Careful planning is also essential to ensure that tumor samples are used efficiently. Researchers who aren’t quite clear about their goals or methods can waste tissue and/or exhaust limited sample supplies before all the necessary assays are done.
“Tissue samples are highly precious,” says Dr. Schalper. “They’ve become smaller and smaller over the years because of advances in medical technology and imaging, so we typically don’t receive big biopsies. The samples are shrinking but the number of questions and studies we have are growing. That’s why we need to coordinate the science with the collection of the sample in the right way.”
Dr. Schalper also helps researchers estimate a budget. It’s another reality check best done beforehand. Researchers often don’t understand the costs of the various assays, or early phase trials whether they can be done at Yale or must be outsourced. Dr. Schalper has much of this information, collects the rest, and advises the investigator as to what the project will cost and how long it will take.

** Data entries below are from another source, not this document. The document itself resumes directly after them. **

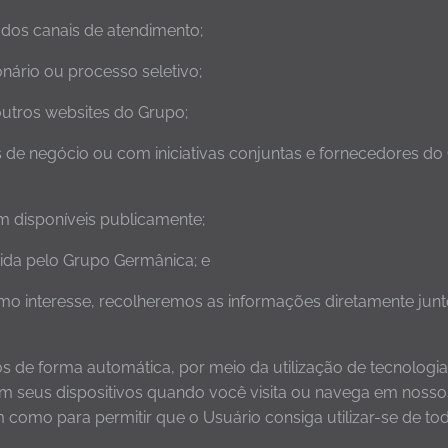
 dos canais de atendimento;
onário ou processo seletivo;
outros websites do Grupo;
s de negócio ou com iniciativas conjuntas e fornecedores do
m disponíveis publicamente;
rida pelo Grupo Germânica; e
timo interesse, recolheremos as informações diretamente ju
de forma automática, por meio da utilização de tecnologia
seus dispositivos quando você visita ou navega em nossos 
mo para permitir que o Usuário consiga utilizar-se de toda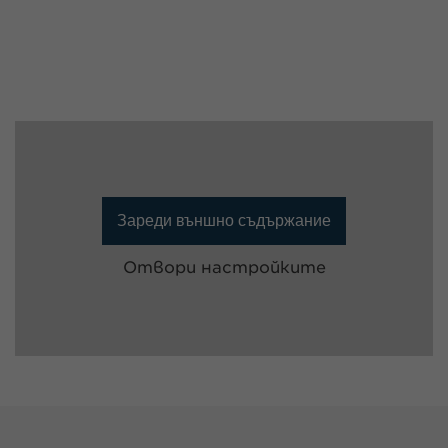
Зареди външно съдържание
Отвори настройките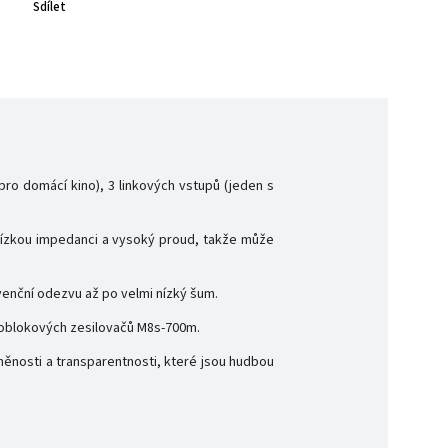
Sdílet
o domácí kino), 3 linkových vstupů (jeden s
nízkou impedanci a vysoký proud, takže může
enční odezvu až po velmi nízký šum.
onoblokových zesilovačů M8s-700m.
ěnosti a transparentnosti, které jsou hudbou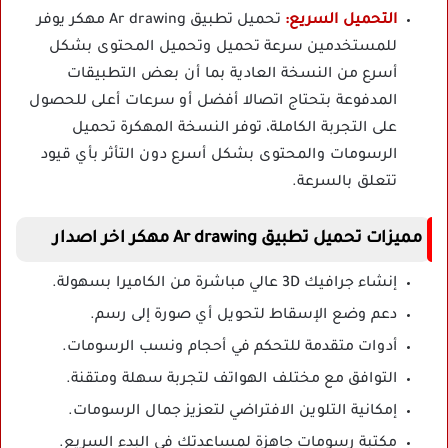
التحميل السريع:
تحميل تطبيق Ar drawing مهكر يوفر
للمستخدمين سرعة تحميل وتحميل المحتوى بشكل
أسرع من النسخة العادية بما أن بعض التطبيقات
المدفوعة بتحتاج اتصالا أفضل أو سرعات أعلى للحصول
على التجربة الكاملة، توفر النسخة المهكرة تحميل
الرسومات والمحتوى بشكل أسرع دون التأثر بأي قيود
تتعلق بالسرعة.
مميزات تحميل تطبيق Ar drawing مهكر اخر اصدار
إنشاء جرافيك 3D عالي مباشرة من الكاميرا بسهولة.
دعم وضع الإسقاط لتحويل أي صورة إلى رسم.
أدوات متقدمة للتحكم في أحجام ونسب الرسومات.
التوافق مع مختلف الهواتف لتجربة سهلة ومتقنة.
إمكانية التلوين الافتراضي لتعزيز جمال الرسومات.
مكتبة رسومات جاهزة لمساعدتك في البدء السريع.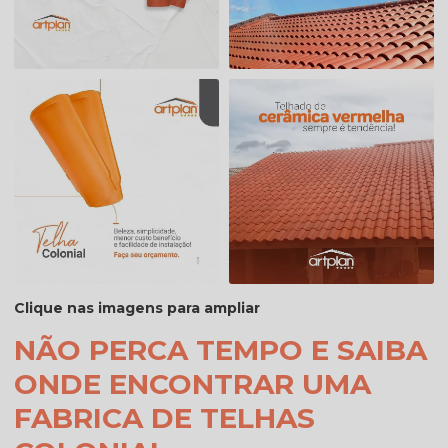
Clique nas imagens para ampliar
NÃO PERCA TEMPO E SAIBA
ONDE ENCONTRAR UMA
FABRICA DE TELHAS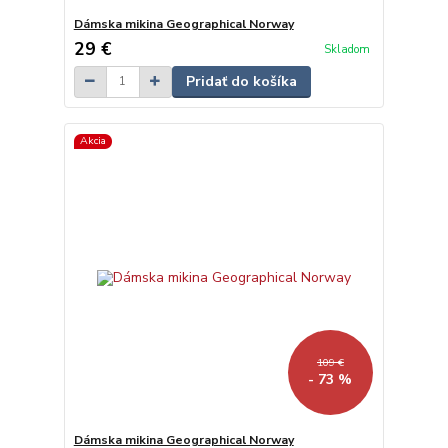
Dámska mikina Geographical Norway
29 €
Skladom
Pridať do košíka
Akcia
109 €
- 73 %
Dámska mikina Geographical Norway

“Having an early and clear view about the costs associated with the project is crucial to support the execution and success. This also helps adjusting to particular funding sources or requirements.”After the planning comes the execution when all the assays and lab work are performed. Dr. Schalper coordinates this as well, and in many cases the assays are completed in his lab. When the projects need high throughput genomic sequencing, they are executed in the Yale Center for Genome Analysis or with external partners, but quality-control and analysis is completed by a Yale bioinformatician to make sure the analyses are standardized across samples, and to ensure the accuracy and comparability of the data.
Meanwhile he and his research team are looking ahead. They have validated assays for over 30 immune related biomarkers, and the number grows each week. “We are validating assays for the next generation of tumor targets,” he says, “which may become clinically relevant at any moment.”